KCRW’s Global Beat is a series highlighting emerging artists from around the world. We’ve kicked the series off with our friends in Australia by partnering with The Australian Music Alliance and the Australian Music Radio Airplay Project (Amrap), a uniquely Australian organization designed to support Australian music on public radio. KCRW DJ Raul Campos hosts along with Amrap Manager Andrew Khedoori for weekly Aussie artist spotlights.
Go big, or go home, right? Actually, in this case, it’s more like go big to go home. As the inaugural season of KCRW’s Global Beat draws to a close, we decided to draw a perfect circle.
Danzal Baker, a.k.a. Baker Boy, was the very first artist we heard from on Global Beat: Australia, already a luminary in his own right with Young Australian of the Year and several ARIA Award nods under his belt. Since then, the rapper, artist, and actor’s star has only continued to rise with the release of his acclaimed debut album “Gela” in October.
Baker joins us for an extended finale conversation where he opens up about his upbringing amidst the “croc-infested waters” of Arnhem Land, his love of classic hip-hop, and how he honed his signature sound — switching up his rhymes from English to his native language Yolnu Matha on a dime, making prominent use of the didgeridoo, and continually searching for more innovative ways to narrow the gap between his Yolŋu traditions and modern rap style.
In true Global Beat fashion, he also selected three songs from Australian standouts to share with us. Fellow Global Beat alums King Stingray are his literal family.
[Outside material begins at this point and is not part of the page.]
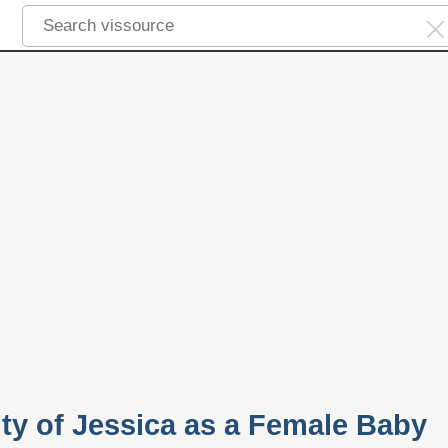
ity of Jessica as a Female Baby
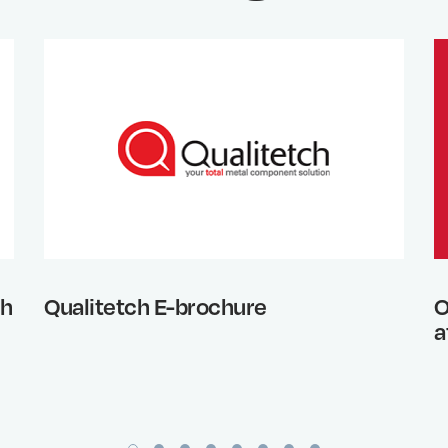
th
Qualitetch E-brochure
O
a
Genesis Owusu isn’t Baker’s actual relative, but he feels enough of a kinship with his genre-busting peer to repeatedly refer to him as “brotha man.” And Baker also shines a spotlight on the fiercely feminist rocker Jaguar Jonze.
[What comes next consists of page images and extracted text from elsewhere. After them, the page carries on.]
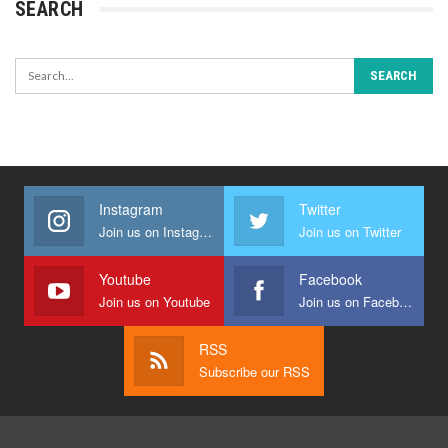
SEARCH
Instagram
Twitter
Join us on Instagram
Join us on Twitter
Youtube
Facebook
Join us on Youtube
Join us on Facebook
RSS
Subscribe our RSS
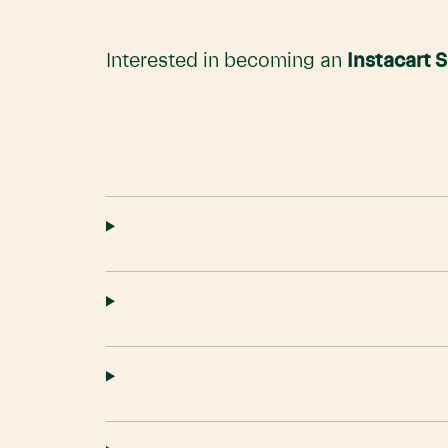
Interested in becoming an
Instacart 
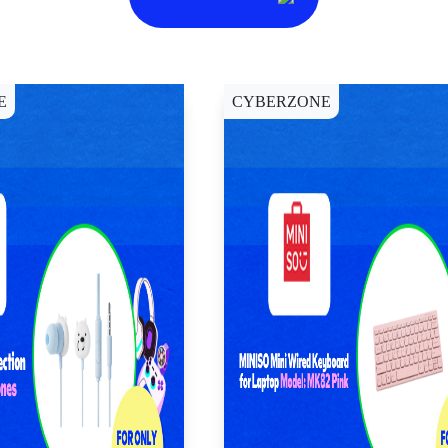
E
CYBERZONE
Listen to his full conversation with our esteemed hosts, and read on for deeper dives into his song picks.
You can dig into all the tunes we’ve gathered for you so far (plus bonus tracks!) on our Global Beat: Australia playlist.
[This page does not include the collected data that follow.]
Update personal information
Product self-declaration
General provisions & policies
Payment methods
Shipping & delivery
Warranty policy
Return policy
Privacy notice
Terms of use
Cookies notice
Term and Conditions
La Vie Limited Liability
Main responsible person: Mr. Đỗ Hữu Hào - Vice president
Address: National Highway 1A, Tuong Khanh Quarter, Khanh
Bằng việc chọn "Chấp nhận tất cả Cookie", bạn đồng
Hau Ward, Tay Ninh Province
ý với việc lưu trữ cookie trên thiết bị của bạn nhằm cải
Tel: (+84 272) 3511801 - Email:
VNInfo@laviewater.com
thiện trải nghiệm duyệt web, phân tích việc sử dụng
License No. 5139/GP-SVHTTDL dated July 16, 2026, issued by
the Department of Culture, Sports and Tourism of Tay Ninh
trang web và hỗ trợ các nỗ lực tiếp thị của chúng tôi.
King Stingray’s founding members Yirrŋa Yunupiŋu and Roy Kellaway grew up together, and their friendship has often been centered around creating new music. Naturally these two were destined to form a band.
King Stingray’s mission has been to “seamlessly blend ancient Indigenous melodies with surf, indie, and funk influences to create a unique sound of their own: Yolŋu surf-rock.” Mission accomplished.
Baker Boy clearly has a lot of feelings when it comes to this very special group. “We are all related. We’re family, and we have all of these similarities in language and culture, so it's really cool to see something like [King Stingray’s music] happening,” he says.
“[They make me] feel like I'm not lonely sharing Yolŋu culture out there, showing off the culture and stuff. [What they’re doing] sounds really different from what I'm doing, which is awesome."
From gritty beats to synth-infused melodies to swooning soul, Genesis Owusu brings a knockout combination of breadth and vitality to the table. When KCRW’s Dan Wilcox wrote about “Smiling With No Teeth” for our Best albums of 2021 (So Far), he described Genesis Owusu’s genre-busting approach as being along the lines of David Bowie, Grace Jones, and Anderson .Paak.
Of the album’s title track, Baker Boy gets reverent: “It's a stance against racism, and it's a celebration of being [an] individual. It's cool to see brotha man out there doing amazing work.”
It’s fitting that our GBA finale goes out with a bang courtesy of fiercely feminist rocker Jaguar Jonze. Host Andrew Khedoori wisely points out that Jonze is one voice among many brilliant Australian women speaking truth to power within the music industry. We’ve shared so many of these tracks with you during this series: Miiesha, Jen Chloer + Hachiku, and Ruby Gill, whose song “You Should Do This for a Living” is a starkly performed treatise on “the woes of being a female in the music industry” that Khedoori says is representative of “a slow-turning happening at the moment.”
Baker Boy passionately endorsed Jonze and her cohort as well: “We need people like Jaguar Jonze out there. Strong, independent, female voices to empower more people to speak out.”